### WHAT THE TASK ASKS
Since pictures are not wanted, repeat only the text of the records, word for word.

### THE DATA

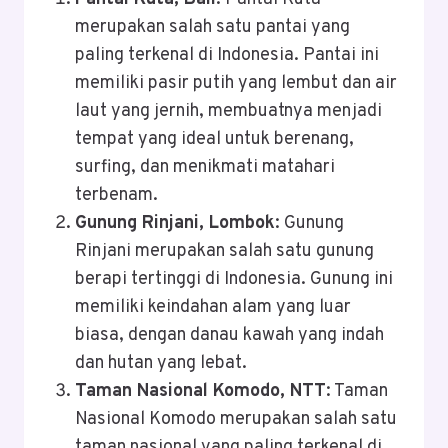
merupakan salah satu pantai yang
paling terkenal di Indonesia. Pantai ini
memiliki pasir putih yang lembut dan air
laut yang jernih, membuatnya menjadi
tempat yang ideal untuk berenang,
surfing, dan menikmati matahari
terbenam.
Gunung Rinjani, Lombok
: Gunung
Rinjani merupakan salah satu gunung
berapi tertinggi di Indonesia. Gunung ini
memiliki keindahan alam yang luar
biasa, dengan danau kawah yang indah
dan hutan yang lebat.
Taman Nasional Komodo, NTT
: Taman
Nasional Komodo merupakan salah satu
taman nasional yang paling terkenal di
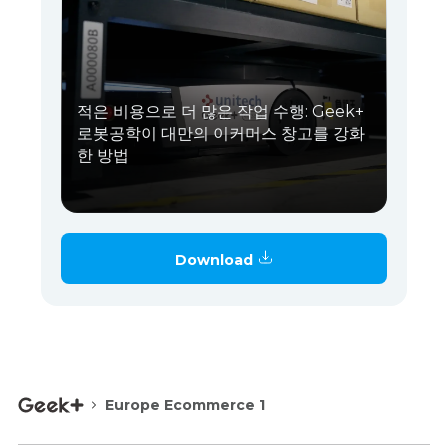
적은 비용으로 더 많은 작업 수행: Geek+
로봇공학이 대만의 이커머스 창고를 강화
한 방법
Download
Europe Ecommerce 1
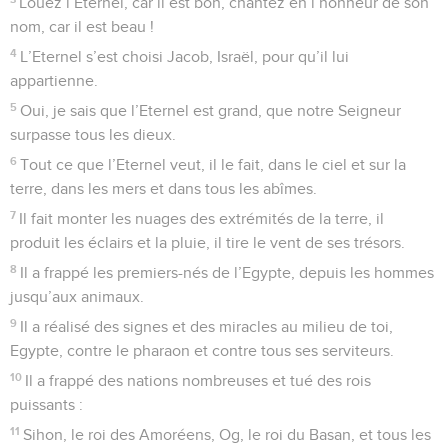
Louez l’Eternel, car il est bon, chantez en l’honneur de son
nom, car il est beau !
4
L’Eternel s’est choisi Jacob, Israël, pour qu’il lui
appartienne.
5
Oui, je sais que l’Eternel est grand, que notre Seigneur
surpasse tous les dieux.
6
Tout ce que l’Eternel veut, il le fait, dans le ciel et sur la
terre, dans les mers et dans tous les abîmes.
7
Il fait monter les nuages des extrémités de la terre, il
produit les éclairs et la pluie, il tire le vent de ses trésors.
8
Il a frappé les premiers-nés de l’Egypte, depuis les hommes
jusqu’aux animaux.
9
Il a réalisé des signes et des miracles au milieu de toi,
Egypte, contre le pharaon et contre tous ses serviteurs.
10
Il a frappé des nations nombreuses et tué des rois
puissants :
11
Sihon, le roi des Amoréens, Og, le roi du Basan, et tous les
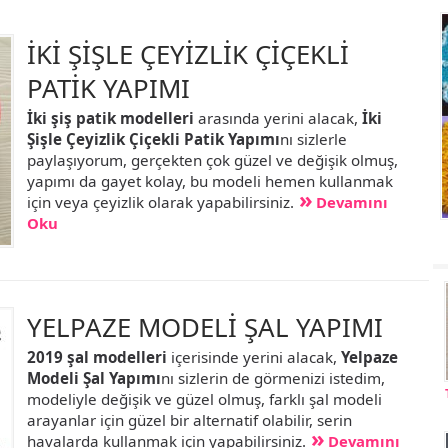
İKİ ŞİŞLE ÇEYİZLİK ÇİÇEKLİ
PATİK YAPIMI
İki şiş patik modelleri
arasında yerini alacak,
İki
Şişle Çeyizlik Çiçekli Patik Yapımı
nı sizlerle
paylaşıyorum, gerçekten çok güzel ve değişik olmuş,
yapımı da gayet kolay, bu modeli hemen kullanmak
için veya çeyizlik olarak yapabilirsiniz.
Devamını
Oku
YELPAZE MODELİ ŞAL YAPIMI
2019 şal modelleri
içerisinde yerini alacak,
Yelpaze
Modeli Şal Yapımı
nı sizlerin de görmenizi istedim,
modeliyle değişik ve güzel olmuş, farklı şal modeli
arayanlar için güzel bir alternatif olabilir, serin
havalarda kullanmak için yapabilirsiniz.
Devamını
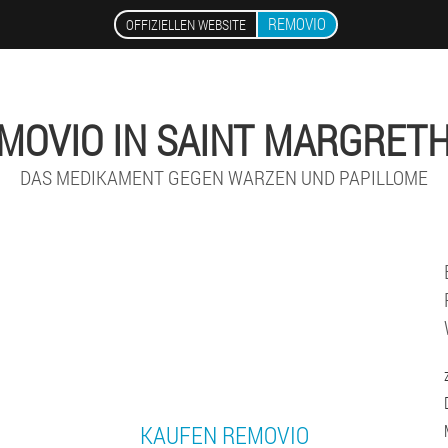
REMOVIO
OFFIZIELLEN WEBSITE
MOVIO IN SAINT MARGRET
DAS MEDIKAMENT GEGEN WARZEN UND PAPILLOME
KAUFEN REMOVIO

### SOLUTION TO THIS TASK
merupakan salah satu pantai yang
paling terkenal di Indonesia. Pantai ini
memiliki pasir putih yang lembut dan air
laut yang jernih, membuatnya menjadi
tempat yang ideal untuk berenang,
surfing, dan menikmati matahari
terbenam.
Gunung Rinjani, Lombok
: Gunung
Rinjani merupakan salah satu gunung
berapi tertinggi di Indonesia. Gunung ini
memiliki keindahan alam yang luar
biasa, dengan danau kawah yang indah
dan hutan yang lebat.
Taman Nasional Komodo, NTT
: Taman
Nasional Komodo merupakan salah satu
taman nasional yang paling terkenal di
적은 비용으로 더 많은 작업 수행: Geek+
로봇공학이 대만의 이커머스 창고를 강화
한 방법
Download
Europe Ecommerce 1
Louez l’Eternel, car il est bon, chantez en l’honneur de son
nom, car il est beau !
4
L’Eternel s’est choisi Jacob, Israël, pour qu’il lui
appartienne.
5
Oui, je sais que l’Eternel est grand, que notre Seigneur
surpasse tous les dieux.
6
Tout ce que l’Eternel veut, il le fait, dans le ciel et sur la
terre, dans les mers et dans tous les abîmes.
7
Il fait monter les nuages des extrémités de la terre, il
produit les éclairs et la pluie, il tire le vent de ses trésors.
8
Il a frappé les premiers-nés de l’Egypte, depuis les hommes
jusqu’aux animaux.
9
Il a réalisé des signes et des miracles au milieu de toi,
Egypte, contre le pharaon et contre tous ses serviteurs.
10
Il a frappé des nations nombreuses et tué des rois
puissants :
11
Sihon, le roi des Amoréens, Og, le roi du Basan, et tous les
İKİ ŞİŞLE ÇEYİZLİK ÇİÇEKLİ
PATİK YAPIMI
İki şiş patik modelleri
arasında yerini alacak,
İki
Şişle Çeyizlik Çiçekli Patik Yapımı
nı sizlerle
paylaşıyorum, gerçekten çok güzel ve değişik olmuş,
yapımı da gayet kolay, bu modeli hemen kullanmak
için veya çeyizlik olarak yapabilirsiniz.
Devamını
Oku
YELPAZE MODELİ ŞAL YAPIMI
2019 şal modelleri
içerisinde yerini alacak,
Yelpaze
Modeli Şal Yapımı
nı sizlerin de görmenizi istedim,
modeliyle değişik ve güzel olmuş, farklı şal modeli
arayanlar için güzel bir alternatif olabilir, serin
havalarda kullanmak için yapabilirsiniz.
Devamını
REMOVIO
OFFIZIELLEN WEBSITE
MOVIO IN SAINT MARGRET
DAS MEDIKAMENT GEGEN WARZEN UND PAPILLOME
KAUFEN REMOVIO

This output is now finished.